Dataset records
══════════════════════════════
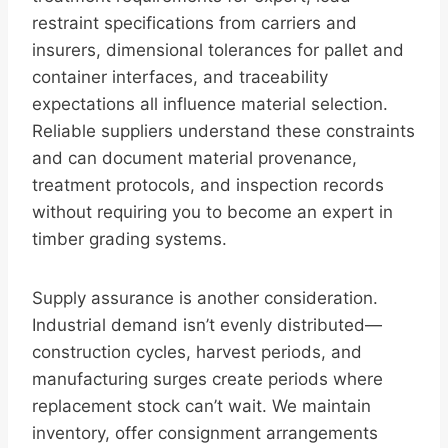
restraint specifications from carriers and
insurers, dimensional tolerances for pallet and
container interfaces, and traceability
expectations all influence material selection.
Reliable suppliers understand these constraints
and can document material provenance,
treatment protocols, and inspection records
without requiring you to become an expert in
timber grading systems.
Supply assurance is another consideration.
Industrial demand isn’t evenly distributed—
construction cycles, harvest periods, and
manufacturing surges create periods where
replacement stock can’t wait. We maintain
inventory, offer consignment arrangements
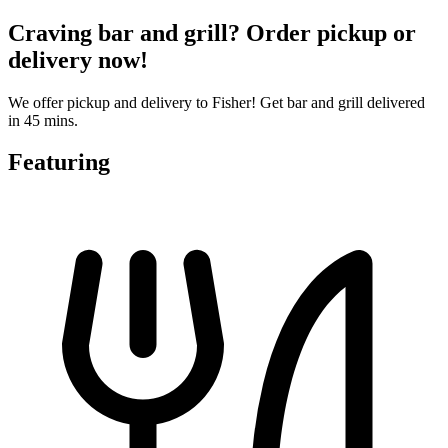
Craving bar and grill? Order pickup or
delivery now!
We offer pickup and delivery to Fisher! Get bar and grill delivered
in 45 mins.
Featuring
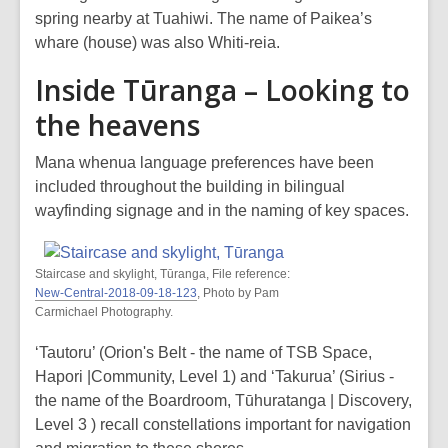
spring nearby at Tuahiwi. The name of Paikea’s
whare (house) was also Whiti-reia.
Inside Tūranga – Looking to
the heavens
Mana whenua language preferences have been
included throughout the building in bilingual
wayfinding signage and in the naming of key spaces.
Staircase and skylight, Tūranga, File reference:
New-Central-2018-09-18-123
, Photo by Pam
Carmichael Photography.
‘Tautoru’ (Orion's Belt - the name of TSB Space,
Hapori |Community, Level 1) and ‘Takurua’ (Sirius -
the name of the Boardroom, Tūhuratanga | Discovery,
Level 3 ) recall constellations important for navigation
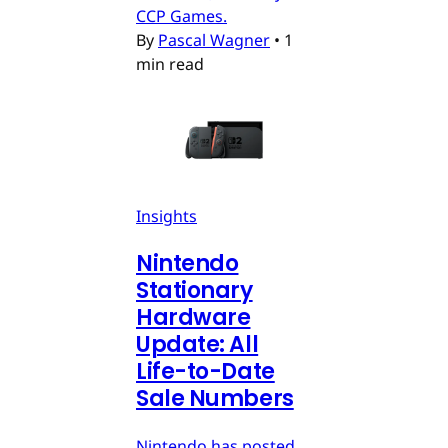
CCP Games.
By
Pascal Wagner
•
1
min read
Insights
Nintendo
Stationary
Hardware
Update: All
Life-to-Date
Sale Numbers
Nintendo has posted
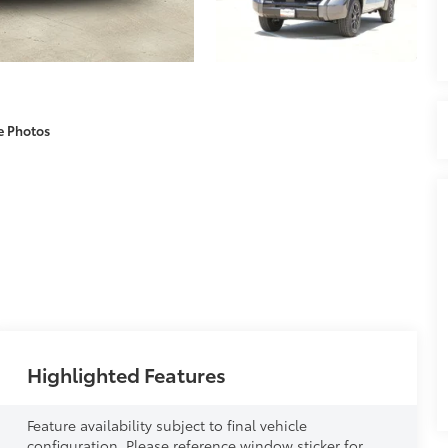
e Photos
Highlighted Features
Feature availability subject to final vehicle
configuration. Please reference window sticker for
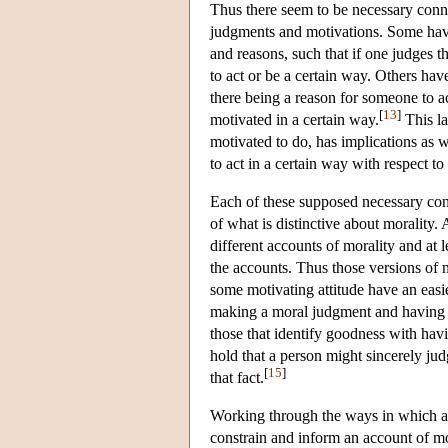
Thus there seem to be necessary conn
judgments and motivations. Some have
and reasons, such that if one judges t
to act or be a certain way. Others hav
there being a reason for someone to ac
[
13
]
motivated in a certain way.
This la
motivated to do, has implications as 
to act in a certain way with respect to 
Each of these supposed necessary conn
of what is distinctive about morality.
different accounts of morality and at 
the accounts. Thus those versions of 
some motivating attitude have an easie
making a moral judgment and having an
those that identify goodness with hav
hold that a person might sincerely ju
[
15
]
that fact.
Working through the ways in which a p
constrain and inform an account of mor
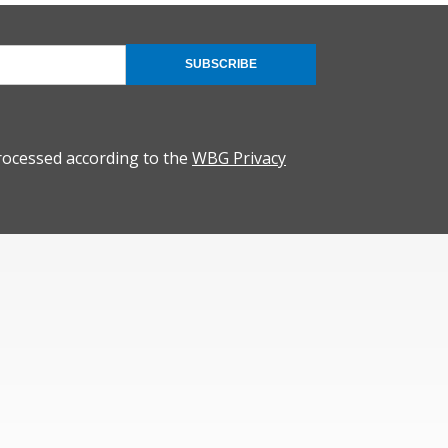
SUBSCRIBE
rocessed according to the
WBG Privacy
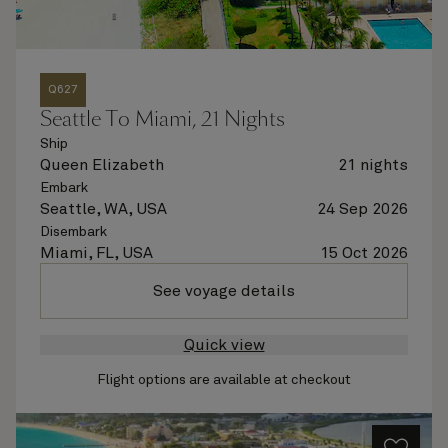
Q627
Seattle To Miami, 21 Nights
Ship
Queen Elizabeth
21 nights
Embark
Seattle, WA, USA
24 Sep 2026
Disembark
Miami, FL, USA
15 Oct 2026
See voyage details
Quick view
Flight options are available at checkout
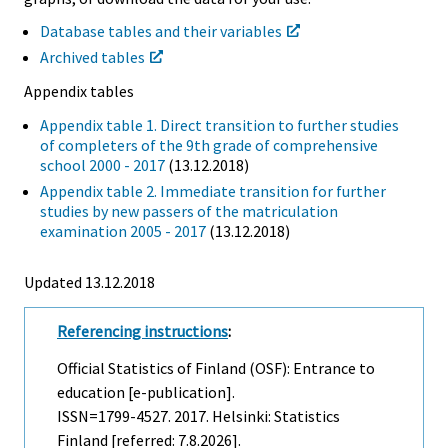
Database tables and their variables
Archived tables
Appendix tables
Appendix table 1. Direct transition to further studies
of completers of the 9th grade of comprehensive
school 2000 - 2017
(13.12.2018)
Appendix table 2. Immediate transition for further
studies by new passers of the matriculation
examination 2005 - 2017
(13.12.2018)
Updated 13.12.2018
Referencing instructions
:
Official Statistics of Finland (OSF): Entrance to
education [e-publication].
ISSN=1799-4527. 2017. Helsinki: Statistics
Finland [referred: 7.8.2026].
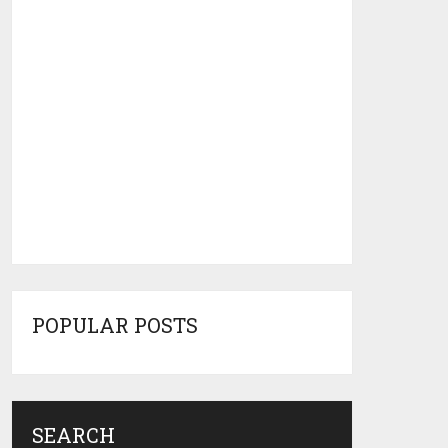
POPULAR POSTS
SEARCH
══════════════════════════════
The answer is every line of the data, exactly as written, with the pictures dropped.

* **FINAL ANSWER**:
restraint specifications from carriers and
insurers, dimensional tolerances for pallet and
container interfaces, and traceability
expectations all influence material selection.
Reliable suppliers understand these constraints
and can document material provenance,
treatment protocols, and inspection records
without requiring you to become an expert in
timber grading systems.
Supply assurance is another consideration.
Industrial demand isn’t evenly distributed—
construction cycles, harvest periods, and
manufacturing surges create periods where
replacement stock can’t wait. We maintain
inventory, offer consignment arrangements
Craving bar and grill? Order pickup or
delivery now!
We offer pickup and delivery to Fisher! Get bar and grill delivered
in 45 mins.
Featuring
spring nearby at Tuahiwi. The name of Paikea’s
whare (house) was also Whiti-reia.
Inside Tūranga – Looking to
the heavens
Mana whenua language preferences have been
included throughout the building in bilingual
wayfinding signage and in the naming of key spaces.
Staircase and skylight, Tūranga, File reference:
New-Central-2018-09-18-123
, Photo by Pam
Carmichael Photography.
‘Tautoru’ (Orion's Belt - the name of TSB Space,
Hapori |Community, Level 1) and ‘Takurua’ (Sirius -
the name of the Boardroom, Tūhuratanga | Discovery,
Level 3 ) recall constellations important for navigation
CCP Games.
By
Pascal Wagner
•
1
min read
Insights
Nintendo
Stationary
Hardware
Update: All
Life-to-Date
Sale Numbers
Nintendo has posted
e Photos
Highlighted Features
Feature availability subject to final vehicle
configuration. Please reference window sticker for
Thus there seem to be necessary conn
judgments and motivations. Some have
and reasons, such that if one judges t
to act or be a certain way. Others hav
there being a reason for someone to ac
[
13
]
motivated in a certain way.
This la
motivated to do, has implications as 
to act in a certain way with respect to 
Each of these supposed necessary conn
of what is distinctive about morality.
different accounts of morality and at 
the accounts. Thus those versions of 
some motivating attitude have an easie
making a moral judgment and having an
those that identify goodness with hav
hold that a person might sincerely ju
[
15
]
that fact.
Working through the ways in which a p
constrain and inform an account of mor
SUBSCRIBE
rocessed according to the
WBG Privacy
Q627
Seattle To Miami, 21 Nights
Ship
Queen Elizabeth
21 nights
Embark
Seattle, WA, USA
24 Sep 2026
Disembark
Miami, FL, USA
15 Oct 2026
See voyage details
Quick view
Flight options are available at checkout
Database tables and their variables
Archived tables
Appendix tables
Appendix table 1. Direct transition to further studies
of completers of the 9th grade of comprehensive
school 2000 - 2017
(13.12.2018)
Appendix table 2. Immediate transition for further
studies by new passers of the matriculation
examination 2005 - 2017
(13.12.2018)
Updated 13.12.2018
Referencing instructions
:
Official Statistics of Finland (OSF): Entrance to
education [e-publication].
ISSN=1799-4527. 2017. Helsinki: Statistics
Finland [referred: 7.8.2026].
POPULAR POSTS
SEARCH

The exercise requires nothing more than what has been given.